13 Coffers: The Beginning
The young, ambitious social climber Count Nikolaus Esterházy (1583-1645) is known as the family’s first collector. The family outsider from the Bratislava area succeeded at a fabulous accession at the beginning of the 17th century: Driven from his father’s property in Galantha due to disputes in belief, he was promoted to official agent of the king in Turkish-occupied Hungary. Thanks to a clever marriage and his ensuing partisanship to his sovereign, Count Nikolaus laid the cornerstone for the enormous Esterházy assets.
As of 1625, as Paladin of Hungary in Lackenbach Palace in western Hungary, he held a court that appeared fully worthy of a king’s agent. In a noble castle with its large Renaissance garden, he met with a broad theological circle. Here, Count Nikolaus founded a large library, the so-called Bibliotheca Esterhazyana.

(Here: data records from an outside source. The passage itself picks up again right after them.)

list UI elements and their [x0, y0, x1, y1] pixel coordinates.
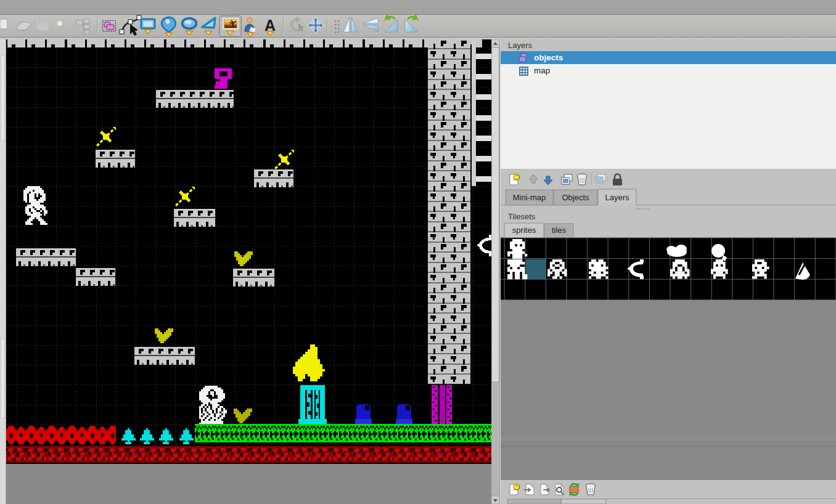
svg-text:objects: objects: [534, 53, 563, 62]
svg-text:Layers: Layers: [605, 193, 629, 202]
svg-text:tiles: tiles: [552, 226, 567, 235]
svg-text:Objects: Objects: [562, 193, 589, 202]
svg-text:map: map: [534, 66, 550, 75]
svg-text:Mini-map: Mini-map: [513, 193, 546, 202]
svg-text:Tilesets: Tilesets: [508, 212, 536, 221]
svg-text:Layers: Layers: [508, 41, 533, 50]
svg-text:sprites: sprites: [512, 226, 536, 235]
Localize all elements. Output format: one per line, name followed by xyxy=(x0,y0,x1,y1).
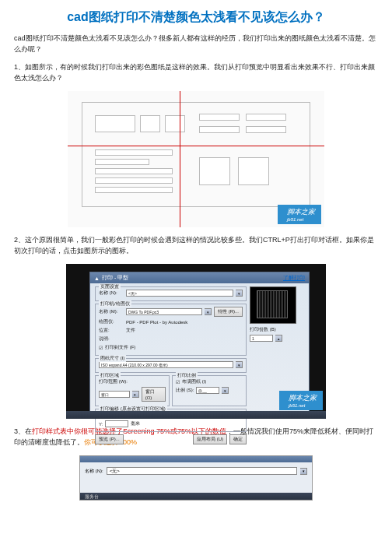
help-link[interactable]: 了解打印 xyxy=(283,274,305,282)
watermark-text: 脚本之家 xyxy=(289,394,317,402)
printer-name-label: 名称 (M): xyxy=(99,308,124,315)
name-select[interactable]: <无> xyxy=(126,290,233,297)
dropdown-icon[interactable]: ▾ xyxy=(300,468,307,475)
copies-input[interactable]: 1 xyxy=(250,335,273,342)
what-label: 打印范围 (W): xyxy=(99,378,128,385)
to-file-checkbox[interactable]: ☑ xyxy=(99,345,103,350)
fig3-service: 服务台 xyxy=(85,494,99,499)
watermark-text: 脚本之家 xyxy=(287,208,315,216)
watermark-badge: 脚本之家 jb51.net xyxy=(278,205,321,224)
cad-statusbar xyxy=(66,411,326,419)
intro-paragraph: cad图纸打印不清楚颜色太浅看不见该怎么办？很多新人都有这样的经历，我们打印出来… xyxy=(14,33,378,54)
scale-label: 比例 (S): xyxy=(176,387,194,394)
to-file-label: 打印到文件 (F) xyxy=(105,344,135,351)
figure-2-print-dialog: ▲ 打印 - 甲型 了解打印 页面设置 名称 (N): <无> ▾ 打印机/绘图… xyxy=(66,264,326,419)
location-value: 文件 xyxy=(126,327,135,334)
stepper-icon[interactable]: ▴ xyxy=(275,335,282,342)
page-setup-group: 页面设置 名称 (N): <无> ▾ xyxy=(95,286,247,301)
paper-select[interactable]: ISO expand A4 (210.00 x 297.00 毫米) xyxy=(99,361,233,368)
plotter-label: 绘图仪: xyxy=(99,318,124,325)
preview-button[interactable]: 预览 (P)... xyxy=(95,434,124,444)
dropdown-icon[interactable]: ▾ xyxy=(236,290,243,297)
dropdown-icon[interactable]: ▾ xyxy=(132,391,139,398)
plotter-value: PDF - PDF Plot - by Autodesk xyxy=(126,320,187,325)
printer-select[interactable]: DWG To PDF.pc3 xyxy=(126,308,202,315)
properties-button[interactable]: 特性 (R)... xyxy=(214,307,243,317)
name-label: 名称 (N): xyxy=(99,290,124,297)
dialog-titlebar: ▲ 打印 - 甲型 了解打印 xyxy=(90,272,309,283)
what-select[interactable]: 窗口 xyxy=(99,391,130,398)
location-label: 位置: xyxy=(99,327,124,334)
mm2: 毫米 xyxy=(131,420,140,427)
figure-3-cropped-dialog: 名称 (N): <无> ▾ 服务台 xyxy=(79,455,313,501)
plot-scale-label: 打印比例 xyxy=(176,372,198,379)
watermark-badge: 脚本之家 jb51.net xyxy=(279,391,323,410)
page-setup-label: 页面设置 xyxy=(99,283,121,290)
scale-select[interactable]: 自__ xyxy=(196,387,219,394)
plot-area-label: 打印区域 xyxy=(99,372,121,379)
plot-scale-group: 打印比例 ☑ 布满图纸 (I) 比例 (S): 自__ ▾ xyxy=(172,375,247,406)
window-button[interactable]: 窗口 (O) xyxy=(142,387,166,402)
dropdown-icon[interactable]: ▾ xyxy=(205,308,212,315)
paper-size-group: 图纸尺寸 (I) ISO expand A4 (210.00 x 297.00 … xyxy=(95,358,247,373)
y-label: Y: xyxy=(99,422,103,427)
floorplan-outline xyxy=(82,102,310,207)
ok-button[interactable]: 确定 xyxy=(229,434,247,444)
fit-checkbox[interactable]: ☑ xyxy=(176,379,180,385)
paper-size-label: 图纸尺寸 (I) xyxy=(99,355,126,362)
fig3-statusbar: 服务台 xyxy=(80,493,312,500)
desc-label: 说明: xyxy=(99,335,124,342)
figure-1-floorplan: 脚本之家 jb51.net xyxy=(68,91,324,227)
printer-group-label: 打印机/绘图仪 xyxy=(99,300,131,307)
watermark-url: jb51.net xyxy=(289,403,317,408)
paper-preview xyxy=(250,286,296,324)
fig3-titlebar xyxy=(80,456,312,462)
dropdown-icon[interactable]: ▾ xyxy=(236,361,243,368)
print-icon: ▲ xyxy=(94,276,100,281)
printer-group: 打印机/绘图仪 名称 (M): DWG To PDF.pc3 ▾ 特性 (R).… xyxy=(95,304,247,356)
fit-label: 布满图纸 (I) xyxy=(182,378,206,385)
dropdown-icon[interactable]: ▾ xyxy=(222,387,229,394)
y-input[interactable] xyxy=(105,420,128,427)
step1-paragraph: 1、如图所示，有的时候我们打印出来的彩色图纸是这样的效果。我们从打印预览中明显看… xyxy=(14,62,378,83)
watermark-url: jb51.net xyxy=(287,217,315,222)
dialog-title-text: 打印 - 甲型 xyxy=(102,274,128,282)
apply-button[interactable]: 应用布局 (U) xyxy=(193,434,227,444)
fig3-name-label: 名称 (N): xyxy=(85,468,103,475)
print-dialog-window: ▲ 打印 - 甲型 了解打印 页面设置 名称 (N): <无> ▾ 打印机/绘图… xyxy=(89,272,310,413)
page-title: cad图纸打印不清楚颜色太浅看不见该怎么办？ xyxy=(14,9,378,26)
plot-area-group: 打印区域 打印范围 (W): 窗口 ▾ 窗口 (O) xyxy=(95,375,170,406)
step3-prefix: 3、在 xyxy=(14,427,32,435)
step2-paragraph: 2、这个原因很简单，我们一般彩色打印的时候会遇到这样的情况比较多些。我们CTRL… xyxy=(14,235,378,256)
fig3-name-select[interactable]: <无> xyxy=(107,467,297,475)
copies-label: 打印份数 (B) xyxy=(250,326,276,333)
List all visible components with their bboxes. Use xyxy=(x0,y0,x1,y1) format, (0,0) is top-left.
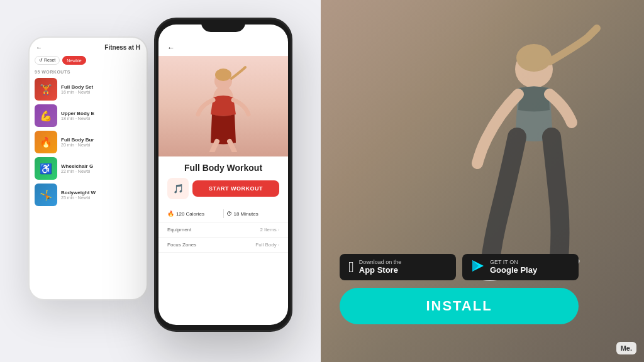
google-play-subtitle: GET IT ON xyxy=(490,259,537,266)
workout-meta-2: 18 min · Newbi xyxy=(61,116,142,121)
chevron-right-icon-2: › xyxy=(278,243,279,247)
app-store-title: App Store xyxy=(359,265,402,275)
workout-thumb-2: 💪 xyxy=(35,104,57,127)
focus-zones-row[interactable]: Focus Zones Full Body › xyxy=(158,238,288,253)
calories-stat: 🔥 120 Calories xyxy=(167,211,221,217)
newbie-filter-btn[interactable]: Newbie xyxy=(62,56,86,65)
back-phone-title: Fitness at H xyxy=(104,44,140,51)
apple-icon:  xyxy=(348,260,354,275)
svg-point-2 xyxy=(215,69,231,81)
phone-front-screen: ← xyxy=(158,25,288,325)
list-item[interactable]: 🔥 Full Body Bur 20 min · Newbi xyxy=(35,131,142,153)
focus-zones-label: Focus Zones xyxy=(167,242,196,248)
workout-meta-1: 16 min · Newbi xyxy=(61,90,142,94)
workout-meta-3: 20 min · Newbi xyxy=(61,143,142,147)
svg-point-4 xyxy=(516,44,552,72)
workout-thumb-1: 🏋️ xyxy=(35,78,57,101)
newbie-label: Newbie xyxy=(67,58,81,63)
equipment-label: Equipment xyxy=(167,227,191,233)
stats-row: 🔥 120 Calories ⏱ 18 Minutes xyxy=(158,206,288,222)
equipment-row[interactable]: Equipment 2 Items › xyxy=(158,222,288,238)
workout-meta-4: 22 min · Newbi xyxy=(61,169,142,173)
workout-name-5: Bodyweight W xyxy=(61,190,142,195)
stat-divider xyxy=(223,209,224,218)
front-screen-content: ← xyxy=(158,25,288,325)
workout-info-4: Wheelchair G 22 min · Newbi xyxy=(61,163,142,173)
chevron-right-icon: › xyxy=(278,228,279,232)
reset-filter-btn[interactable]: ↺ Reset xyxy=(35,56,60,65)
workout-name-1: Full Body Set xyxy=(61,84,142,90)
flame-icon: 🔥 xyxy=(167,211,174,217)
workout-info-2: Upper Body E 18 min · Newbi xyxy=(61,111,142,121)
app-store-subtitle: Download on the xyxy=(359,259,402,266)
list-item[interactable]: ♿ Wheelchair G 22 min · Newbi xyxy=(35,157,142,180)
filter-row: ↺ Reset Newbie xyxy=(35,56,142,65)
hero-figure-svg xyxy=(186,61,261,152)
me-badge: Me. xyxy=(616,342,636,354)
phone-back-screen: ← Fitness at H ↺ Reset Newbie 95 WORKOUT… xyxy=(30,38,147,299)
right-panel:  Download on the App Store GET IT ON Go… xyxy=(321,0,644,362)
workouts-count-label: 95 WORKOUTS xyxy=(35,70,142,74)
start-workout-button[interactable]: START WORKOUT xyxy=(192,180,279,197)
phone-notch xyxy=(201,19,245,32)
list-item[interactable]: 💪 Upper Body E 18 min · Newbi xyxy=(35,104,142,127)
workout-meta-5: 25 min · Newbi xyxy=(61,195,142,200)
right-cta-content:  Download on the App Store GET IT ON Go… xyxy=(340,254,631,324)
workout-name-4: Wheelchair G xyxy=(61,163,142,169)
cta-row: 🎵 START WORKOUT xyxy=(158,178,288,199)
app-store-text: Download on the App Store xyxy=(359,259,402,275)
left-panel: ← Fitness at H ↺ Reset Newbie 95 WORKOUT… xyxy=(0,0,321,362)
minutes-stat: ⏱ 18 Minutes xyxy=(226,211,280,217)
workout-info-1: Full Body Set 16 min · Newbi xyxy=(61,84,142,94)
phone-front: ← xyxy=(154,18,292,332)
workout-name-2: Upper Body E xyxy=(61,111,142,116)
workout-info-5: Bodyweight W 25 min · Newbi xyxy=(61,190,142,200)
hero-image xyxy=(158,56,288,156)
music-button[interactable]: 🎵 xyxy=(167,178,189,199)
google-play-title: Google Play xyxy=(490,265,537,275)
google-play-icon xyxy=(471,259,485,275)
back-phone-header: ← Fitness at H xyxy=(35,44,142,51)
workout-name-3: Full Body Bur xyxy=(61,137,142,143)
list-item[interactable]: 🤸 Bodyweight W 25 min · Newbi xyxy=(35,184,142,206)
phones-container: ← Fitness at H ↺ Reset Newbie 95 WORKOUT… xyxy=(28,18,292,344)
workout-thumb-5: 🤸 xyxy=(35,184,57,206)
clock-icon: ⏱ xyxy=(226,211,232,217)
focus-zones-value: Full Body › xyxy=(255,242,279,248)
calories-value: 120 Calories xyxy=(176,211,204,217)
front-screen-header: ← xyxy=(158,40,288,56)
google-play-text: GET IT ON Google Play xyxy=(490,259,537,275)
workout-thumb-4: ♿ xyxy=(35,157,57,180)
front-back-arrow-icon[interactable]: ← xyxy=(167,43,175,52)
store-buttons-container:  Download on the App Store GET IT ON Go… xyxy=(340,254,631,280)
minutes-value: 18 Minutes xyxy=(234,211,258,217)
install-button[interactable]: INSTALL xyxy=(340,288,579,324)
equipment-value: 2 Items › xyxy=(260,227,279,233)
app-store-button[interactable]:  Download on the App Store xyxy=(340,254,456,280)
reset-label: ↺ Reset xyxy=(39,58,55,63)
list-item[interactable]: 🏋️ Full Body Set 16 min · Newbi xyxy=(35,78,142,101)
workout-thumb-3: 🔥 xyxy=(35,131,57,153)
google-play-button[interactable]: GET IT ON Google Play xyxy=(462,254,579,280)
back-arrow-icon: ← xyxy=(36,44,42,51)
workout-info-3: Full Body Bur 20 min · Newbi xyxy=(61,137,142,147)
phone-back: ← Fitness at H ↺ Reset Newbie 95 WORKOUT… xyxy=(28,36,148,300)
front-workout-title: Full Body Workout xyxy=(158,156,288,178)
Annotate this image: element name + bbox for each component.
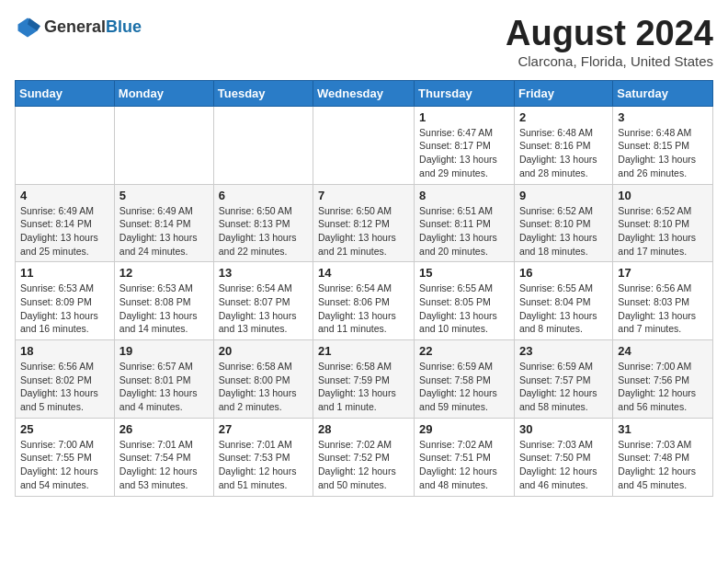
- table-row: 22Sunrise: 6:59 AM Sunset: 7:58 PM Dayli…: [415, 340, 515, 419]
- logo-general: General: [44, 17, 106, 36]
- day-number: 13: [219, 266, 308, 280]
- table-row: 11Sunrise: 6:53 AM Sunset: 8:09 PM Dayli…: [16, 262, 115, 340]
- day-info: Sunrise: 7:02 AM Sunset: 7:52 PM Dayligh…: [318, 438, 409, 492]
- table-row: 28Sunrise: 7:02 AM Sunset: 7:52 PM Dayli…: [313, 418, 415, 496]
- day-number: 8: [419, 189, 509, 202]
- day-number: 6: [219, 189, 308, 202]
- day-info: Sunrise: 6:48 AM Sunset: 8:15 PM Dayligh…: [618, 126, 708, 180]
- table-row: 4Sunrise: 6:49 AM Sunset: 8:14 PM Daylig…: [16, 184, 115, 262]
- table-row: 23Sunrise: 6:59 AM Sunset: 7:57 PM Dayli…: [514, 340, 612, 419]
- table-row: 25Sunrise: 7:00 AM Sunset: 7:55 PM Dayli…: [16, 418, 115, 496]
- table-row: 30Sunrise: 7:03 AM Sunset: 7:50 PM Dayli…: [514, 418, 612, 496]
- day-info: Sunrise: 6:48 AM Sunset: 8:16 PM Dayligh…: [519, 126, 608, 180]
- col-wednesday: Wednesday: [313, 80, 415, 106]
- table-row: 14Sunrise: 6:54 AM Sunset: 8:06 PM Dayli…: [313, 262, 415, 340]
- table-row: 5Sunrise: 6:49 AM Sunset: 8:14 PM Daylig…: [114, 184, 213, 262]
- col-saturday: Saturday: [613, 80, 713, 106]
- day-number: 20: [219, 344, 308, 358]
- day-number: 21: [318, 344, 409, 358]
- table-row: [114, 106, 213, 184]
- day-number: 17: [618, 266, 708, 280]
- title-block: August 2024 Clarcona, Florida, United St…: [506, 15, 713, 69]
- day-number: 31: [618, 422, 708, 436]
- day-number: 4: [20, 189, 109, 202]
- day-info: Sunrise: 7:01 AM Sunset: 7:54 PM Dayligh…: [119, 438, 209, 492]
- day-info: Sunrise: 7:02 AM Sunset: 7:51 PM Dayligh…: [419, 438, 509, 492]
- day-info: Sunrise: 6:56 AM Sunset: 8:02 PM Dayligh…: [20, 360, 109, 414]
- day-info: Sunrise: 6:54 AM Sunset: 8:07 PM Dayligh…: [219, 282, 308, 336]
- table-row: [16, 106, 115, 184]
- calendar-week-1: 1Sunrise: 6:47 AM Sunset: 8:17 PM Daylig…: [16, 106, 713, 184]
- table-row: 29Sunrise: 7:02 AM Sunset: 7:51 PM Dayli…: [415, 418, 515, 496]
- day-info: Sunrise: 6:50 AM Sunset: 8:12 PM Dayligh…: [318, 204, 409, 259]
- day-info: Sunrise: 6:49 AM Sunset: 8:14 PM Dayligh…: [119, 204, 209, 259]
- day-number: 12: [119, 266, 209, 280]
- day-info: Sunrise: 6:54 AM Sunset: 8:06 PM Dayligh…: [318, 282, 409, 336]
- col-tuesday: Tuesday: [213, 80, 313, 106]
- table-row: 10Sunrise: 6:52 AM Sunset: 8:10 PM Dayli…: [613, 184, 713, 262]
- day-info: Sunrise: 6:55 AM Sunset: 8:04 PM Dayligh…: [519, 282, 608, 336]
- col-thursday: Thursday: [415, 80, 515, 106]
- day-info: Sunrise: 6:52 AM Sunset: 8:10 PM Dayligh…: [618, 204, 708, 259]
- day-info: Sunrise: 7:00 AM Sunset: 7:56 PM Dayligh…: [618, 360, 708, 414]
- table-row: 1Sunrise: 6:47 AM Sunset: 8:17 PM Daylig…: [415, 106, 515, 184]
- calendar-week-3: 11Sunrise: 6:53 AM Sunset: 8:09 PM Dayli…: [16, 262, 713, 340]
- day-number: 9: [519, 189, 608, 202]
- table-row: 17Sunrise: 6:56 AM Sunset: 8:03 PM Dayli…: [613, 262, 713, 340]
- day-number: 22: [419, 344, 509, 358]
- day-info: Sunrise: 6:47 AM Sunset: 8:17 PM Dayligh…: [419, 126, 509, 180]
- day-number: 10: [618, 189, 708, 202]
- day-number: 25: [20, 422, 109, 436]
- day-number: 16: [519, 266, 608, 280]
- day-number: 29: [419, 422, 509, 436]
- day-number: 27: [219, 422, 308, 436]
- day-number: 23: [519, 344, 608, 358]
- table-row: 31Sunrise: 7:03 AM Sunset: 7:48 PM Dayli…: [613, 418, 713, 496]
- day-info: Sunrise: 6:52 AM Sunset: 8:10 PM Dayligh…: [519, 204, 608, 259]
- day-info: Sunrise: 7:00 AM Sunset: 7:55 PM Dayligh…: [20, 438, 109, 492]
- col-monday: Monday: [114, 80, 213, 106]
- table-row: 16Sunrise: 6:55 AM Sunset: 8:04 PM Dayli…: [514, 262, 612, 340]
- page-header: GeneralBlue August 2024 Clarcona, Florid…: [15, 15, 713, 69]
- table-row: 6Sunrise: 6:50 AM Sunset: 8:13 PM Daylig…: [213, 184, 313, 262]
- day-info: Sunrise: 6:49 AM Sunset: 8:14 PM Dayligh…: [20, 204, 109, 259]
- day-info: Sunrise: 6:57 AM Sunset: 8:01 PM Dayligh…: [119, 360, 209, 414]
- table-row: 20Sunrise: 6:58 AM Sunset: 8:00 PM Dayli…: [213, 340, 313, 419]
- header-row: Sunday Monday Tuesday Wednesday Thursday…: [16, 80, 713, 106]
- day-info: Sunrise: 7:03 AM Sunset: 7:50 PM Dayligh…: [519, 438, 608, 492]
- calendar-table: Sunday Monday Tuesday Wednesday Thursday…: [15, 80, 713, 497]
- day-info: Sunrise: 6:56 AM Sunset: 8:03 PM Dayligh…: [618, 282, 708, 336]
- day-number: 26: [119, 422, 209, 436]
- day-number: 5: [119, 189, 209, 202]
- day-number: 28: [318, 422, 409, 436]
- day-number: 3: [618, 110, 708, 124]
- location: Clarcona, Florida, United States: [506, 53, 713, 69]
- day-number: 7: [318, 189, 409, 202]
- col-friday: Friday: [514, 80, 612, 106]
- table-row: 21Sunrise: 6:58 AM Sunset: 7:59 PM Dayli…: [313, 340, 415, 419]
- calendar-week-2: 4Sunrise: 6:49 AM Sunset: 8:14 PM Daylig…: [16, 184, 713, 262]
- table-row: [313, 106, 415, 184]
- day-info: Sunrise: 6:59 AM Sunset: 7:57 PM Dayligh…: [519, 360, 608, 414]
- table-row: 13Sunrise: 6:54 AM Sunset: 8:07 PM Dayli…: [213, 262, 313, 340]
- day-info: Sunrise: 6:53 AM Sunset: 8:09 PM Dayligh…: [20, 282, 109, 336]
- table-row: 8Sunrise: 6:51 AM Sunset: 8:11 PM Daylig…: [415, 184, 515, 262]
- logo: GeneralBlue: [15, 15, 142, 40]
- table-row: 27Sunrise: 7:01 AM Sunset: 7:53 PM Dayli…: [213, 418, 313, 496]
- day-info: Sunrise: 6:50 AM Sunset: 8:13 PM Dayligh…: [219, 204, 308, 259]
- month-title: August 2024: [506, 15, 713, 53]
- logo-blue: Blue: [106, 17, 142, 36]
- calendar-header: Sunday Monday Tuesday Wednesday Thursday…: [16, 80, 713, 106]
- table-row: 24Sunrise: 7:00 AM Sunset: 7:56 PM Dayli…: [613, 340, 713, 419]
- day-number: 24: [618, 344, 708, 358]
- table-row: 9Sunrise: 6:52 AM Sunset: 8:10 PM Daylig…: [514, 184, 612, 262]
- day-number: 15: [419, 266, 509, 280]
- day-info: Sunrise: 7:03 AM Sunset: 7:48 PM Dayligh…: [618, 438, 708, 492]
- table-row: 26Sunrise: 7:01 AM Sunset: 7:54 PM Dayli…: [114, 418, 213, 496]
- table-row: 15Sunrise: 6:55 AM Sunset: 8:05 PM Dayli…: [415, 262, 515, 340]
- calendar-week-5: 25Sunrise: 7:00 AM Sunset: 7:55 PM Dayli…: [16, 418, 713, 496]
- day-info: Sunrise: 6:55 AM Sunset: 8:05 PM Dayligh…: [419, 282, 509, 336]
- day-info: Sunrise: 6:51 AM Sunset: 8:11 PM Dayligh…: [419, 204, 509, 259]
- calendar-body: 1Sunrise: 6:47 AM Sunset: 8:17 PM Daylig…: [16, 106, 713, 496]
- calendar-week-4: 18Sunrise: 6:56 AM Sunset: 8:02 PM Dayli…: [16, 340, 713, 419]
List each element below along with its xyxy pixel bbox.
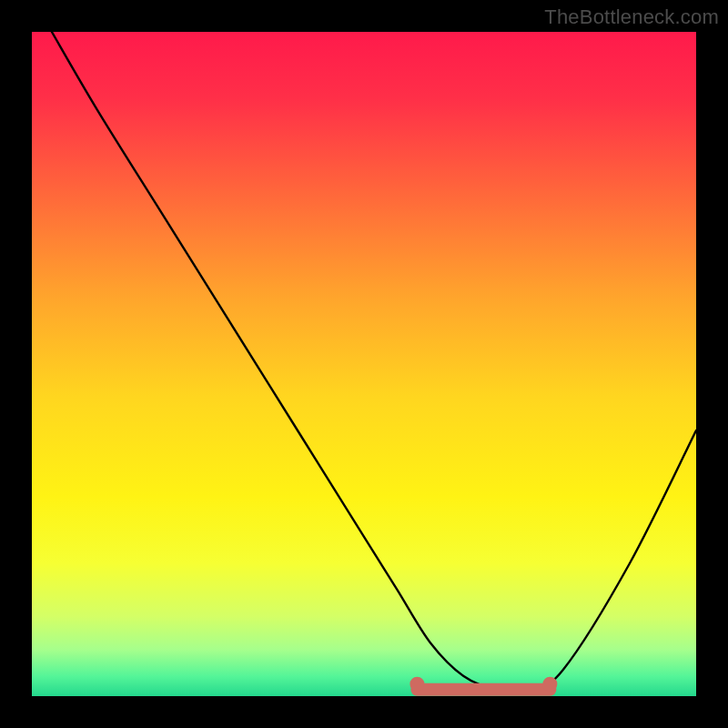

The inventory combined books from the most significant Hungarian libraries. With its coexistence of confessional nonconformist and reformed writings, it demonstrated Hungary’s liberal climate in an age of European religious strife.
With the collection of gold- and silversmith works, Nikolaus also founded the Esterházy treasure chamber at Forchtenstein Castle, which exists to the present day. It is here that the grandiose Ottoman tent that Count Nikolaus captured in 1621, which numbers among the greatest of its kind, is preserved.